If people were hoping that today would be the day when the world would be shown irrefutable proof of cold fusion in action they were disappointed. The event was essentially a private test of Rossi’s plant by agents of the unnamed American Customer where invited guests and selected journalists were able to get a brief look of the plant in action.
So what really did the test achieve? From Andrea Rossi’s point of view, a great deal. The testing done by the Customer’s agent, Domenico Fioravanti, was satisfactory enough for them to purchase the plant from Rossi, and take possession of it. This sale will provide Rossi with much-needed funds, and among other things allow him to contract a two-year research and development program with the University of Bologna, and begin negotiating with the University of Uppsala for a similar R&D program there. The fact that two major universities whose professors attended yesterday’s and other tests are willing to participate in research programs involving the E-Cat speaks volumes.
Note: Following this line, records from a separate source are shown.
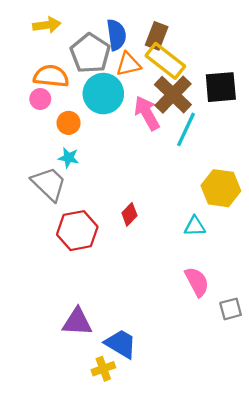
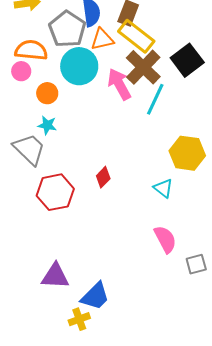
black square: (221, 87) -> (187, 60), turned -32
cyan triangle: (195, 226) -> (163, 188), turned 40
blue trapezoid: (121, 344) -> (95, 296), turned 104

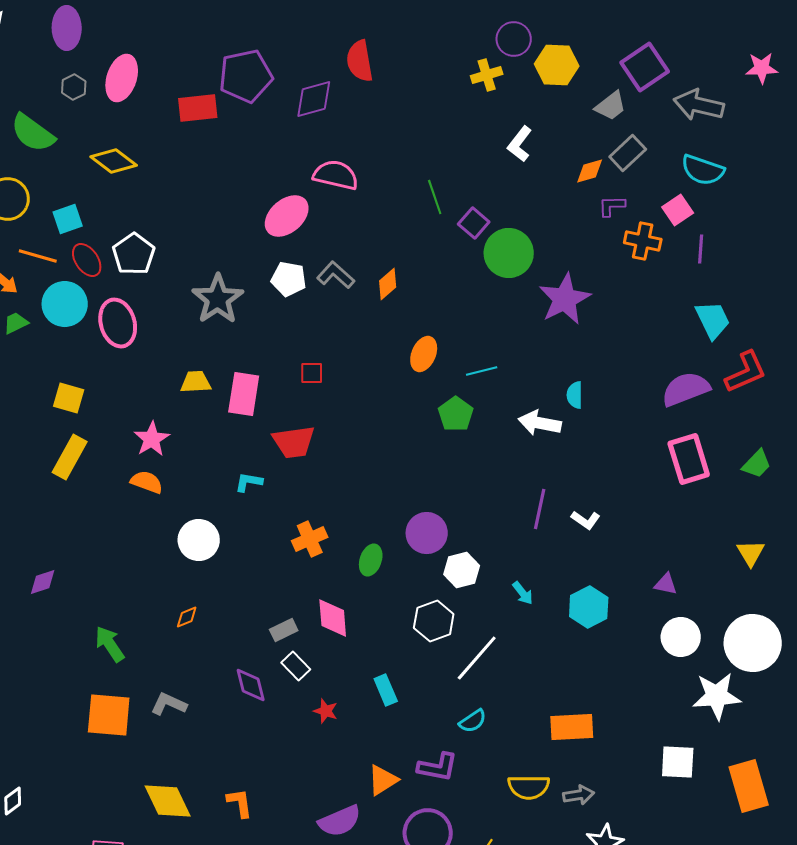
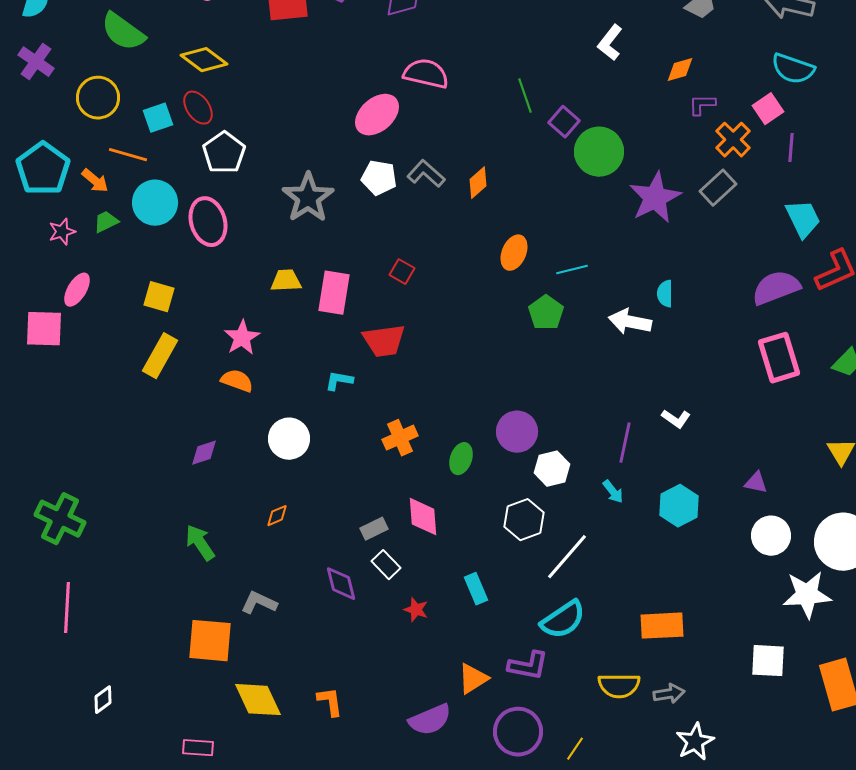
gray rectangle: (628, 153) -> (718, 188), moved
orange cross: (643, 241) -> (733, 140), turned 33
red ellipse: (87, 260) -> (198, 108), moved
red square: (312, 373) -> (402, 272), turned 30
purple line: (540, 509) -> (625, 443), moved
purple diamond: (43, 582) -> (204, 453), moved
orange square: (109, 715) -> (210, 641), moved
cyan semicircle: (473, 721) -> (563, 620), size x1.6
Also, yesterday’s test DID demonstrate (again) the validity of the E-Cat technology in what seems to me a compelling way. According to NyTeknik, the customer’s priority was to see the plant running in self-sustain mode (meaning the external heat to the reactor was switched off). Mats Lewan reported that “according to the customer’s controller, Domenico Fioravanti, the plant released 2,635 kWh during five and a half hours of self sustained mode, which is equivalent to an average power of 479 kilowatts.”
Another thing that the event demonstrated was the dedication of Andrea Rossi. He had made a commitment to launch this huge plant in October and he did it. Some people who had been convinced that he was some kind of fraudster had been predicting he would delay indefinitely so he could perpetuate his scam, but there was no such thing. The launch on schedule should certainly help his credibility when it comes to future business dealings.
We’re still waiting for more reporting from the test; the most well known media representative in the room was Peter Svennson of the Associated Press, and apparently it is going to take him a few days to prepare his report of the day’s proceedings. There was an hour long Q & A session which PESN has said they will be posting before too long.
And one more thing. From Rossi’s point of view there’s another major benefit that comes from completing his test — he gets to take a day off. His most recent blog posting says not to expect any comments from him today because he’s off to play tennis.